TASK TO CARRY OUT >> Each record that follows goes into your reply unchanged; the pictures do not.
Segment Open
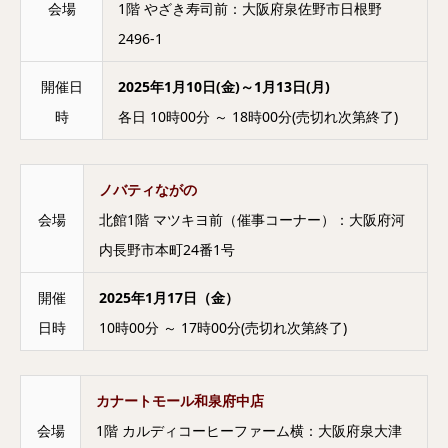
会場
1階 やざき寿司前：大阪府泉佐野市日根野
2496-1
開催日
2025年1月10日(金)～1月13日(月)
時
各日 10時00分 ～ 18時00分(売切れ次第終了)
ノバティながの
会場
北館1階 マツキヨ前（催事コーナー）：大阪府河
内長野市本町24番1号
開催
2025年1月17日（金）
日時
10時00分 ～ 17時00分(売切れ次第終了)
カナートモール和泉府中店
会場
1階 カルディコーヒーファーム横：大阪府泉大津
Segment Closed
EXERCISE OUTPUT >>
会場
1階 やざき寿司前：大阪府泉佐野市日根野
2496-1
開催日
2025年1月10日(金)～1月13日(月)
時
各日 10時00分 ～ 18時00分(売切れ次第終了)
ノバティながの
会場
北館1階 マツキヨ前（催事コーナー）：大阪府河
内長野市本町24番1号
開催
2025年1月17日（金）
日時
10時00分 ～ 17時00分(売切れ次第終了)
カナートモール和泉府中店
会場
1階 カルディコーヒーファーム横：大阪府泉大津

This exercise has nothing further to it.